▸ REQUIREMENT
Pull every line from the records that has the word "lipca" in it.

------------------------------

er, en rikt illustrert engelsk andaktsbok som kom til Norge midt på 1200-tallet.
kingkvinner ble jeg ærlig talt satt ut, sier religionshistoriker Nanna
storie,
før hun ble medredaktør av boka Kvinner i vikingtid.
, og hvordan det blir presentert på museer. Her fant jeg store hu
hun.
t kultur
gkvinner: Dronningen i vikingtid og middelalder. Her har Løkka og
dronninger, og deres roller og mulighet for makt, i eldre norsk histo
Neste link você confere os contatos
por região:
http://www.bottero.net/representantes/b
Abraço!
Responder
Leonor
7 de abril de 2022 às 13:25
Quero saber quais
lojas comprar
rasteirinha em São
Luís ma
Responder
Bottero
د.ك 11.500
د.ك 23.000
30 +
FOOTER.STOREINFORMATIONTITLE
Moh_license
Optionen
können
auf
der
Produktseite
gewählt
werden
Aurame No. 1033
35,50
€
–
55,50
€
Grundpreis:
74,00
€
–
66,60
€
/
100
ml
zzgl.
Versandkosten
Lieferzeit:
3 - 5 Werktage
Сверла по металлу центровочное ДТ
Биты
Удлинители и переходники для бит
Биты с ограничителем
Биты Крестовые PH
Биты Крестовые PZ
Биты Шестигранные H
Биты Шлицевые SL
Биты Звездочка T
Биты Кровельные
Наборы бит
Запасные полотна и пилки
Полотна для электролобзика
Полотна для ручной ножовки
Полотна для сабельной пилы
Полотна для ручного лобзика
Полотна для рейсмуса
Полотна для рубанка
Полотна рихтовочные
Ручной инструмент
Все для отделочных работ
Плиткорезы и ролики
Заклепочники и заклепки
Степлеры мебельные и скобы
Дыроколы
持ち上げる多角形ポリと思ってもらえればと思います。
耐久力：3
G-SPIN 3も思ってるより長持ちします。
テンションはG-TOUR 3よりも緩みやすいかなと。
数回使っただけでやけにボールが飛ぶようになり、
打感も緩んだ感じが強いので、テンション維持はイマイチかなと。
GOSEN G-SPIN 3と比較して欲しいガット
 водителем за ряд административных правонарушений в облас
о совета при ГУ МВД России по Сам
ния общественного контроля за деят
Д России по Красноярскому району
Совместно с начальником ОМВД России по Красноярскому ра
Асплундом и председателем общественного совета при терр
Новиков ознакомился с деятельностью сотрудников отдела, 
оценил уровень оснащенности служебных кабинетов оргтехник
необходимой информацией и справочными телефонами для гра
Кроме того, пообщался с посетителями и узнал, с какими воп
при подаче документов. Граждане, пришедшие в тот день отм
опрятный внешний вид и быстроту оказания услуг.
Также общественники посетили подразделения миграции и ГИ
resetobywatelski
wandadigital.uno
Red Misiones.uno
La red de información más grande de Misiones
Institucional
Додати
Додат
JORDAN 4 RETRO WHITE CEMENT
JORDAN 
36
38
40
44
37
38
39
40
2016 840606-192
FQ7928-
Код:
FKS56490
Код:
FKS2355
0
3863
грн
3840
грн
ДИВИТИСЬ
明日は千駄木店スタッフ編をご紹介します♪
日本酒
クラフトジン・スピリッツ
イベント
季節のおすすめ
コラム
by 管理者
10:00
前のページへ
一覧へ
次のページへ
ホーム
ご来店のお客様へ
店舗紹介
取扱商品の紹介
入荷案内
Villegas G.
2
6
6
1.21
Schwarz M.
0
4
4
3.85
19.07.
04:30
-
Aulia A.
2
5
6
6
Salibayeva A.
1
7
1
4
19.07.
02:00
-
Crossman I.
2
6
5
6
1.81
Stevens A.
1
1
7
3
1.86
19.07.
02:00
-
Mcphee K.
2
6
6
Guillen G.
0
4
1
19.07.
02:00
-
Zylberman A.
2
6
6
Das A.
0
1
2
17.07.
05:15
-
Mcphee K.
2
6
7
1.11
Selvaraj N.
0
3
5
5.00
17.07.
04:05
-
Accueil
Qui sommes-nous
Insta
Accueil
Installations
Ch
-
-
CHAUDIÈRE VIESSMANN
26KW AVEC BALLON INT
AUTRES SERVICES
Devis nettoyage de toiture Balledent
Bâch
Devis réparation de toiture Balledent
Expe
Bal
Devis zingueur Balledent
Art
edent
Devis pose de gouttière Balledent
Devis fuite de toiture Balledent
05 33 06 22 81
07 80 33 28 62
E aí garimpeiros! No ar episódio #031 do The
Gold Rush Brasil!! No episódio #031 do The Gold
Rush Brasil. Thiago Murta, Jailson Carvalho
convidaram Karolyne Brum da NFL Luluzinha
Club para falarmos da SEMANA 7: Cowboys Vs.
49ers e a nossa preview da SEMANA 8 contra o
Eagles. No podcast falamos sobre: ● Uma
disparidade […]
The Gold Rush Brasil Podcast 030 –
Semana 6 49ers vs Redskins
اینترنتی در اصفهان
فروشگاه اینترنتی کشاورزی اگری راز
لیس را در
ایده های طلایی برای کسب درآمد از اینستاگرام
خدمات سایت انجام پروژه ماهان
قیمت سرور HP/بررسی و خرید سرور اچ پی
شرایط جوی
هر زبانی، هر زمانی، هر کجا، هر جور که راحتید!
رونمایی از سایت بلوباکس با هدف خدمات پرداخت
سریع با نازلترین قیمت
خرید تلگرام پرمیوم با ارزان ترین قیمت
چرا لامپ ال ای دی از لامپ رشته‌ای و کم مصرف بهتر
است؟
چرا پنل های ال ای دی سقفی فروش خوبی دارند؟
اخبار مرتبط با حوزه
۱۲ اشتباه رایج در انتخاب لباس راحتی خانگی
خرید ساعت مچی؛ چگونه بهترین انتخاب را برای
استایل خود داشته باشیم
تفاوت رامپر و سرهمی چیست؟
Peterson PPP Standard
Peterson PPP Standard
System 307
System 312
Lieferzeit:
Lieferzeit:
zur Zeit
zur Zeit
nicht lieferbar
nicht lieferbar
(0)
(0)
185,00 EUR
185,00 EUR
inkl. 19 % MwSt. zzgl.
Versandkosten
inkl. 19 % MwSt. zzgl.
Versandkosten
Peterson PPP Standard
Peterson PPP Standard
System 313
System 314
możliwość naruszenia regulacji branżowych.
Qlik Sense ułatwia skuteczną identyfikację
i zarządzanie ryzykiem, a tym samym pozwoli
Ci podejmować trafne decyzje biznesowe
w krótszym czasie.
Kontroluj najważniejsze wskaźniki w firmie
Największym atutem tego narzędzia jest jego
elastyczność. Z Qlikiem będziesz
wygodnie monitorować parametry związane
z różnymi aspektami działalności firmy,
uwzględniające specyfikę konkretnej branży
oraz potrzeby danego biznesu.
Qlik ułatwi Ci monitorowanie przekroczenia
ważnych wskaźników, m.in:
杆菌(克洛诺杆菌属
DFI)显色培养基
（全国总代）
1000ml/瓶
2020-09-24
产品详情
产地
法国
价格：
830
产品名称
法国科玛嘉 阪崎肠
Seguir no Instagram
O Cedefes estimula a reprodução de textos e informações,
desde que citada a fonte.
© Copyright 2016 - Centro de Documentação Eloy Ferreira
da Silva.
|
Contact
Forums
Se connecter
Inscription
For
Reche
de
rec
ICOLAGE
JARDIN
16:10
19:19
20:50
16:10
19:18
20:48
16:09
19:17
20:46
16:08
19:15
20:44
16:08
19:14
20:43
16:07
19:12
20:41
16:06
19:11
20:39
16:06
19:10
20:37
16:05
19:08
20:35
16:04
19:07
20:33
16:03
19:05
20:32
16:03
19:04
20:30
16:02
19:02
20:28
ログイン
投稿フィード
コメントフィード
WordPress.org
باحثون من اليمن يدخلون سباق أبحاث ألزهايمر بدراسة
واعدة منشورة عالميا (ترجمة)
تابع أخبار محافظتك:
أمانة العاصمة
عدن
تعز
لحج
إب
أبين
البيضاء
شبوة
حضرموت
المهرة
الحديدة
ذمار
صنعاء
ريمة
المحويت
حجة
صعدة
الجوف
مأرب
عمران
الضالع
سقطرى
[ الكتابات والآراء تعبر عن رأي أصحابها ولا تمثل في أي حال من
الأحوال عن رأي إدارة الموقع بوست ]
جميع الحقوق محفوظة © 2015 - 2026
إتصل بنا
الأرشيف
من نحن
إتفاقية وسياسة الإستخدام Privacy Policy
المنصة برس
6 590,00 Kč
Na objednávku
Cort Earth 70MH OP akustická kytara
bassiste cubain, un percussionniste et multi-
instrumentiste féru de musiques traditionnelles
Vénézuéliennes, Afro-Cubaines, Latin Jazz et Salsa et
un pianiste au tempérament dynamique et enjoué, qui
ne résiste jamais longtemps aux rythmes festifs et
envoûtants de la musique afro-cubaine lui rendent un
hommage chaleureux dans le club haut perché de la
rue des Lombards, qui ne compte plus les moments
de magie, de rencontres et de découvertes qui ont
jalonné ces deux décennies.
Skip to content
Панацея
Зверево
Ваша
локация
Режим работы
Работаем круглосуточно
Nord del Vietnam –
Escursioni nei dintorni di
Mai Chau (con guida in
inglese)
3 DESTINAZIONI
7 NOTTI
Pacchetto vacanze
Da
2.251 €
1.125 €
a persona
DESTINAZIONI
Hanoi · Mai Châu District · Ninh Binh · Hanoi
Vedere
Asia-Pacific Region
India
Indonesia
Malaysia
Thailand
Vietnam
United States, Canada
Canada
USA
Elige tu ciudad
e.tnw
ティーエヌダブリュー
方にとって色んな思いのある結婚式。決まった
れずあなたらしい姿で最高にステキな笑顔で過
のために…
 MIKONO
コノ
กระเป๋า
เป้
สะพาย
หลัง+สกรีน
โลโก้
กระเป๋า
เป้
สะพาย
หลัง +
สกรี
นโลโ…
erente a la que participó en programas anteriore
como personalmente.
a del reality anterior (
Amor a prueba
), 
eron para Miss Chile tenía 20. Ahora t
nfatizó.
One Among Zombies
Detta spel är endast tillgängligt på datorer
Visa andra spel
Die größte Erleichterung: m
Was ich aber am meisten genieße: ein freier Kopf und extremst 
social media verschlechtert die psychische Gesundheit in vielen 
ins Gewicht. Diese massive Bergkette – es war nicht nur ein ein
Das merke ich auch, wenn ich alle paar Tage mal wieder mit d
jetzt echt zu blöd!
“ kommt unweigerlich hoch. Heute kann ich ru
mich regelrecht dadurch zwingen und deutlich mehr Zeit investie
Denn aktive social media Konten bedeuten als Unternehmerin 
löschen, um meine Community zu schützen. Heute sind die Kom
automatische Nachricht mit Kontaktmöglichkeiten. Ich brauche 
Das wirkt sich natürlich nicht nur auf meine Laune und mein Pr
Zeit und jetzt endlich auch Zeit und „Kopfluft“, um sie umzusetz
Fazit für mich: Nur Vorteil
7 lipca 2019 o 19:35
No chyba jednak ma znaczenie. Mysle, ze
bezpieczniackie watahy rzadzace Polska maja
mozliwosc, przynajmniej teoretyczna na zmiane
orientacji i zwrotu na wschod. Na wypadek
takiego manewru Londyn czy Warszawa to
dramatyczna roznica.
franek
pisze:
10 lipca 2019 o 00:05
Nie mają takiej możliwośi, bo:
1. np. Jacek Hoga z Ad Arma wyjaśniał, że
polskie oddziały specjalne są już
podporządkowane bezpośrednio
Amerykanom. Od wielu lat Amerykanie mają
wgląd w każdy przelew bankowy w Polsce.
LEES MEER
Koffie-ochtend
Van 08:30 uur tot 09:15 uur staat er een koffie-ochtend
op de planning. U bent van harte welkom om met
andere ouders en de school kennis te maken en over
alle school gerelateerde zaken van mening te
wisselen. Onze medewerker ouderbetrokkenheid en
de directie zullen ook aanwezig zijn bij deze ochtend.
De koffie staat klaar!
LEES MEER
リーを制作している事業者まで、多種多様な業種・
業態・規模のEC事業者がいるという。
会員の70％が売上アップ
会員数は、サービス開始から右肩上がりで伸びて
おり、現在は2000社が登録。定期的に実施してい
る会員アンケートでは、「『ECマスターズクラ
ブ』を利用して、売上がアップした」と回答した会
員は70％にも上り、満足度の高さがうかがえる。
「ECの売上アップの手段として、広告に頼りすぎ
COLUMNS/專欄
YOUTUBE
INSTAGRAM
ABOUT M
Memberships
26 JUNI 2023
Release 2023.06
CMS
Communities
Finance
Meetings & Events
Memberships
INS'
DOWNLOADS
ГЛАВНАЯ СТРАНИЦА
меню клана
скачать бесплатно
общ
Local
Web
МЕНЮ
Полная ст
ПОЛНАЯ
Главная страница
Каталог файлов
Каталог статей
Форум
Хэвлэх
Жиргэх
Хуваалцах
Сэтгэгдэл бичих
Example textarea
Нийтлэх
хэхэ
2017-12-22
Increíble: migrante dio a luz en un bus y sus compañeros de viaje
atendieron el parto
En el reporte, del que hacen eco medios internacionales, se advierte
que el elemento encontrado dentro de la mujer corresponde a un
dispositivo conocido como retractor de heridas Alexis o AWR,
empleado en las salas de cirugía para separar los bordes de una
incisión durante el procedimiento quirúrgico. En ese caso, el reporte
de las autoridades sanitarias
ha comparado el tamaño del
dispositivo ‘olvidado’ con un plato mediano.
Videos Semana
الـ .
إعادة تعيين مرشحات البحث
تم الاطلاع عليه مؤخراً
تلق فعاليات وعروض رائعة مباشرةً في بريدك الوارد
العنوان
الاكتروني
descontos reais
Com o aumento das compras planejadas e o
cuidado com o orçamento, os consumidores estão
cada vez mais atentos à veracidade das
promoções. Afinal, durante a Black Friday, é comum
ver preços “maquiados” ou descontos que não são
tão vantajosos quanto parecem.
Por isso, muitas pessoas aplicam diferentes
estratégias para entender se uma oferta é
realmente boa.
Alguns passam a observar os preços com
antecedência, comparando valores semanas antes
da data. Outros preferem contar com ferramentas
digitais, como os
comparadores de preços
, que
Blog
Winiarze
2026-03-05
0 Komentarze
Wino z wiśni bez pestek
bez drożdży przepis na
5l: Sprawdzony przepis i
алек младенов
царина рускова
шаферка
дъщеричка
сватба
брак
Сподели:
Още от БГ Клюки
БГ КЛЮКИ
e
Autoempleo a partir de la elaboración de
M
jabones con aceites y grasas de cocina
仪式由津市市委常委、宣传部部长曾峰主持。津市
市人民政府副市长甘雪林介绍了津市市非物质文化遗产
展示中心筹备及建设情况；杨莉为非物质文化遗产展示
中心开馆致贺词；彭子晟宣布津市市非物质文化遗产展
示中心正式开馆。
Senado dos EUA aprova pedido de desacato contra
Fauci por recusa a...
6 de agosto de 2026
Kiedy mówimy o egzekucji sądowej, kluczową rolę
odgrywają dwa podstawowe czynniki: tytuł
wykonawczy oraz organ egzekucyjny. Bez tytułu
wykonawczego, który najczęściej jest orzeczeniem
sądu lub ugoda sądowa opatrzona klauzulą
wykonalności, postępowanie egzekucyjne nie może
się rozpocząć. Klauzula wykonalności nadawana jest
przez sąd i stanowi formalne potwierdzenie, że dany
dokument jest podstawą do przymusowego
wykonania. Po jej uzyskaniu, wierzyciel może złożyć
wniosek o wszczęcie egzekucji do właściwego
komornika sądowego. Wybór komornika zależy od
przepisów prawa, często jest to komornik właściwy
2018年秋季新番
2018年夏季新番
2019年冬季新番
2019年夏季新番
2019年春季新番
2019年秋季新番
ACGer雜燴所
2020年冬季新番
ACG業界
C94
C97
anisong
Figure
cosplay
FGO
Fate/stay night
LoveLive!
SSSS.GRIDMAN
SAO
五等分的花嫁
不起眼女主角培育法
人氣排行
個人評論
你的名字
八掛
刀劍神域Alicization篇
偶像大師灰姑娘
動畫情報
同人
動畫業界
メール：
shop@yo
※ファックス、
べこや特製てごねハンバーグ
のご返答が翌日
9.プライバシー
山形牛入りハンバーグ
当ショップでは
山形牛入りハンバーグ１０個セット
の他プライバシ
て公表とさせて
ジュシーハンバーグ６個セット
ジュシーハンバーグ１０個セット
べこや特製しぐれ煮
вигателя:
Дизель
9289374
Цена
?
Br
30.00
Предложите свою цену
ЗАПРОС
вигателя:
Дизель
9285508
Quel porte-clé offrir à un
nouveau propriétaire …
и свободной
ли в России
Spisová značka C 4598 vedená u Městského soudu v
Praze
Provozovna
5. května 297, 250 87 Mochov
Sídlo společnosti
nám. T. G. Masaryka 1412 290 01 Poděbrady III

------------------------------

▸ EXERCISE RESPONSE
7 lipca 2019 o 19:35
10 lipca 2019 o 00:05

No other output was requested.